Exercise >>
Before copying, find the line below that contains "Wir sind für"; then return it and all later lines exactly, up to and including the final line, with no pictures.

Stored data entries:

+ + + +

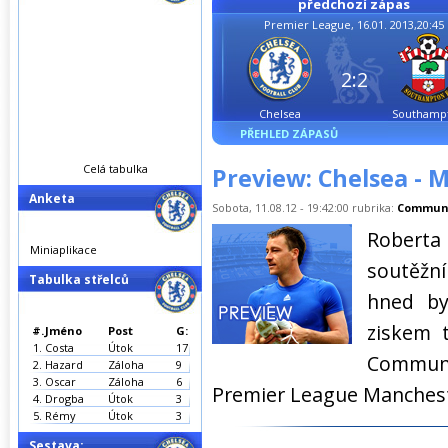
předchozí zápas
Premier League, 16.01. 2013,20:45
2:2
Chelsea
Southamp
PŘEHLED ZÁPASŮ
Celá tabulka
Preview: Chelsea - 
Anketa
Sobota, 11.08.12 - 19:42:00 rubrika:
Communi
Roberta
Miniaplikace
soutěžn
Tabulka střelců
hned by
ziskem 
#.
Jméno
Post
G:
1.
Costa
Útok
17
Communit
2.
Hazard
Záloha
9
3.
Oscar
Záloha
6
Premier League Manchest
4.
Drogba
Útok
3
5.
Rémy
Útok
3
Sestava:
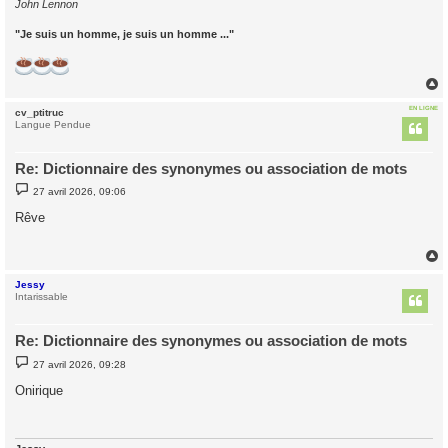
John Lennon
"Je suis un homme, je suis un homme ..."
EN LIGNE
cv_ptitruc
t
Langue Pendue
Re: Dictionnaire des synonymes ou association de mots
M
27 avril 2026, 09:06
e
s
Rêve
s
a
g
e
Jessy
t
Intarissable
Re: Dictionnaire des synonymes ou association de mots
M
27 avril 2026, 09:28
e
s
Onirique
s
a
g
e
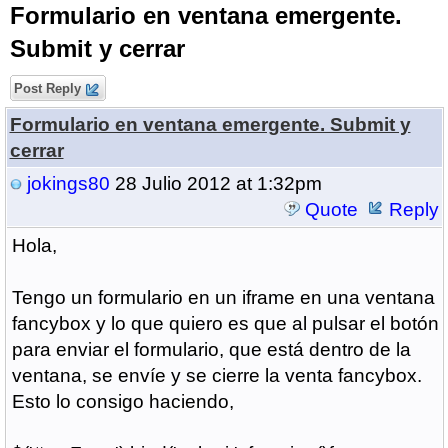
Formulario en ventana emergente.
Submit y cerrar
Post Reply
Formulario en ventana emergente. Submit y
cerrar
jokings80
28 Julio 2012 at 1:32pm
Quote
Reply
Hola,
Tengo un formulario en un iframe en una ventana
fancybox y lo que quiero es que al pulsar el botón
para enviar el formulario, que está dentro de la
ventana, se envíe y se cierre la venta fancybox.
Esto lo consigo haciendo,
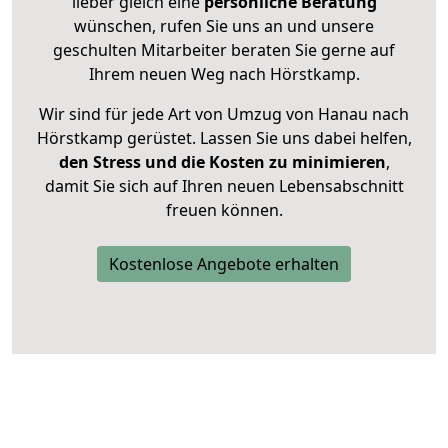
lieber gleich eine
persönliche Beratung
wünschen, rufen Sie uns an und unsere
geschulten Mitarbeiter beraten Sie gerne auf
Ihrem neuen Weg nach Hörstkamp.
Wir sind für jede Art von Umzug von Hanau nach
Hörstkamp gerüstet. Lassen Sie uns dabei helfen,
den Stress und die Kosten zu minimieren
,
damit Sie sich auf Ihren neuen Lebensabschnitt
freuen können.
Kostenlose Angebote erhalten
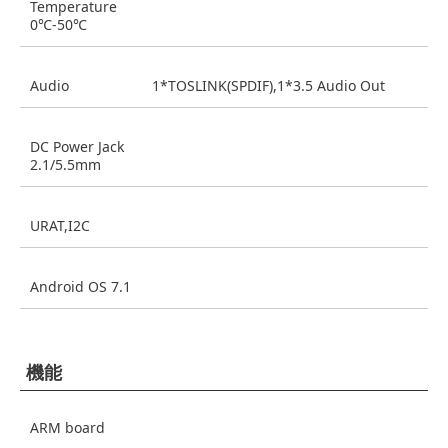
Temperature
0℃-50℃
Audio
1*TOSLINK(SPDIF),1*3.5 Audio Out
DC Power Jack
2.1/5.5mm
URAT,I2C
Android OS 7.1
機能
ARM board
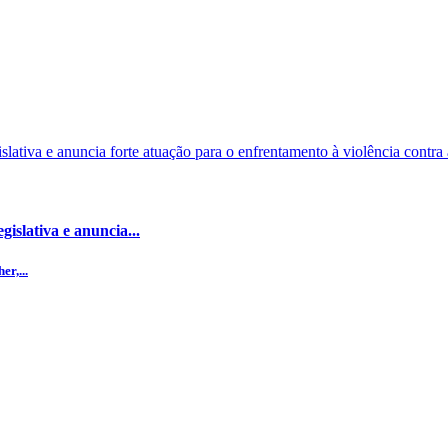
islativa e anuncia...
r,...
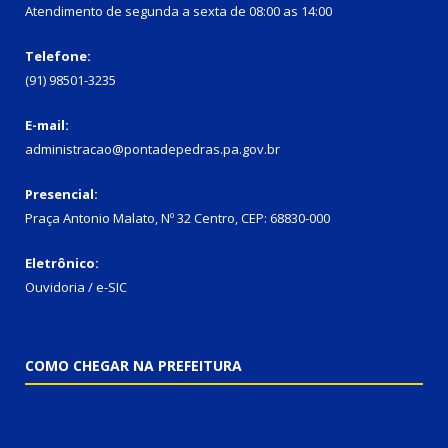
Atendimento de segunda a sexta de 08:00 as 14:00
Telefone:
(91) 98501-3235
E-mail:
administracao@pontadepedras.pa.gov.br
Presencial:
Praça Antonio Malato, Nº 32 Centro, CEP: 68830-000
Eletrônico:
Ouvidoria / e-SIC
COMO CHEGAR NA PREFEITURA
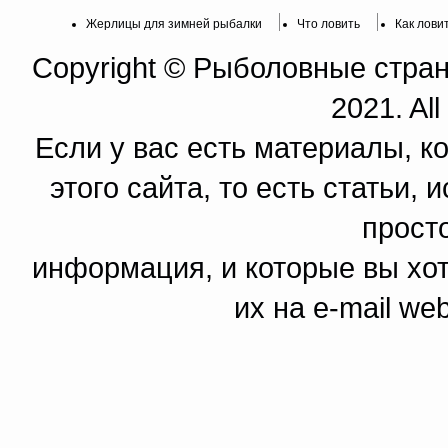
Жерлицы для зимней рыбалки
Что ловить
Как лови
Copyright © Рыболовные страни
2021. All
Если у вас есть материалы, к
этого сайта, то есть статьи,
прост
информация, и которые вы хот
их на e-mail we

+ + + +

Solution for this problem >>
Wir sind für jede Art von Umzug von Hanau nach
Hörstkamp gerüstet. Lassen Sie uns dabei helfen,
den Stress und die Kosten zu minimieren
,
damit Sie sich auf Ihren neuen Lebensabschnitt
freuen können.
Kostenlose Angebote erhalten
Temperature
0℃-50℃
Audio
1*TOSLINK(SPDIF),1*3.5 Audio Out
DC Power Jack
2.1/5.5mm
URAT,I2C
Android OS 7.1
機能
ARM board
islativa e anuncia...
r,...
Atendimento de segunda a sexta de 08:00 as 14:00
Telefone:
(91) 98501-3235
E-mail:
administracao@pontadepedras.pa.gov.br
Presencial:
Praça Antonio Malato, Nº 32 Centro, CEP: 68830-000
Eletrônico:
Ouvidoria / e-SIC
COMO CHEGAR NA PREFEITURA
Жерлицы для зимней рыбалки
Что ловить
Как лови
Copyright © Рыболовные страни
2021. All
Если у вас есть материалы, к
этого сайта, то есть статьи,
прост
информация, и которые вы хот
их на e-mail we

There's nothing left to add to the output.